HERO ORGANIZATION T.1&2

英雄機関 – Japon – 2024
Genre : Science-Fiction
Dessinateur : Akira Takahashi
Scénariste : Kei Seikawa
Nombre de pages : 208 x 2
Éditeur : Glénat
Date de sortie : 3 juin 2026
LE PITCH
Confrontés à une multitude de problèmes menaçant leur survie sur Terre, les humains ont lancé une vaste campagne de colonisation spatiale lors de la deuxième moitié du XXIe siècle. Une centaine d’années plus tard, un nouveau péril se présente sous la forme de mystérieuses créatures appelées “star beasts”. Pour les combattre, les Terriens construisent de gigantesques armures robotiques : les AIGIS. Leurs pilotes, qui défendent les colonies spatiales au risque de leur vie, sont de véritables héros aux yeux du peuple. Ryu Tyler est ouvrier dans une usine de fabrication d’AIGIS. Il ne roule pas sur l’or mais vit heureux en compagnie de son fils Leo. Ceci est l’histoire d’un homme ordinaire qui devient un héros.
Le sens du sacrifice
Le vivier Shonen Jump+ ne semble pas prêt à se tarir. Toujours en provenance de la plateforme de prépublications de Shueisha voici donc Hero Organization un nouveau space opera peuplé de méchas qui claquent, d’aliens belliqueux et de jeunes héros en guise de sauveurs du monde. Oui, mais y a un twist… et même plusieurs.

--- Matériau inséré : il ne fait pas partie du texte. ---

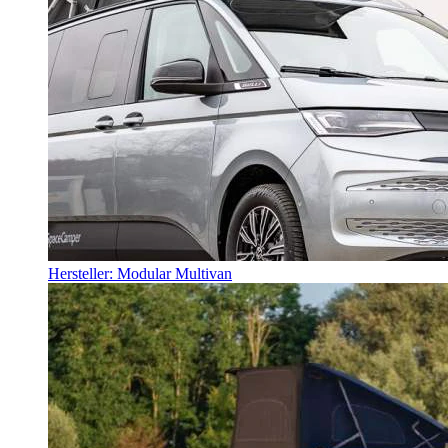
Hersteller: Modular Multivan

Concocté par deux nouvelles signatures du monde du manga, Hero Organization s’amuse dès les premières pages avec les attentes du lecteur. On s’attend à voir le jeune Léo, petite star des combats de mécha en VR, s’installer immédiatement comme le protagoniste de la série. C’’est pourtant son père, mécanicien ouvrier parmi d’autres œuvrant sur des modèles de séries, qui va être le centre des premiers chapitres. Un brave papa qui va accepter sa sélection comme pilote essentiellement pour rendre fier sa progéniture, imaginant, comme le matraque la communication d’état, que les hommes sont largement victorieux dans l’espace et reviennent tel des héros. Le destin sera nettement plus cruel et surtout nous révèlera une partie des diverses manipulations et mensonges mis en place par la fameuse Hero Organization. C’est là que va entrer en scène le plus jeune Léo Tyler, désormais inscrit à l’académie de pilote, auréolé de la gloire de son père sacrifié, et qui entend bien suivre le même destin que lui et devenir un modèle pour tous. Naturellement, ce récit initiatique typique des récits de manga est désormais totalement teinté par la cruauté des chapitres précédents et intègre dans sa construction des éléments bien plus noires de vengeance et de complots dans le petit monde estudiantin. Kei Seikawa livre un scénario immédiatement prenant, qui sait constamment virer de bord et déjouer les pièges d’un univers qui, dans les grandes lignes, est un grand classique de la culture manga / anime japonaise.
Pilotes de père en fils
L’auteur ne peut par exemple cacher son admiration pour les multiples séries Gundam, mais avec là encore une prépondérance pour l’aspect plus politique et dramatique de l’incontournable de Sunrise, disposant des personnages, principaux et secondaires, certes attachant mais dont les motivations et l’alignement bien / mal est d’ores et déjà plutôt glissant, suspect et questionnable. Un ton sérieux qui une fois lancé sur le rythme de croisière (un peu avant la fin du premier tome) ajoute quelques bribes d’humour adolescent, de romances potentielles et de saines concurrences entre camarades de classe, pour trouver un ton plutôt intéressant entre le thriller relativement mature et le divertissement teen. Une bonne surprise concrétisée par la narration terriblement efficace de Akira Takahashi. Sa mise en exergue des émotions, autant que de la personnalité sensible des personnages, les postures stylés et le découpage toujours précis capables d’accélérations de rythme conséquentes, donne aussi à profiter d’un style parfaitement maitrisé, fouillé et précis. Les protagonistes sont tous parfaitement identifiés, les tenues et design de ce futur lointain fonctionnent très bien et surtout les mecha, sans réinventer la taule, n’ont pas à rougir face aux nombreux précurseurs. L’artiste avoue avoir été très inspiré par Evangelion et Eureka Seven et cela se sent, mais ces influences sont totalement intégrées à l’ensemble et les quelques séquences de combats spatiaux sont spectaculaires à souhait.
Un excellent départ par une nouvelle série à la Gundam mais qui sait déjà nous surprendre. C’est solidement écrit et dessiné avec talent : Hero Organization pourrait devenir un futur classique du genre. A suivre de très près.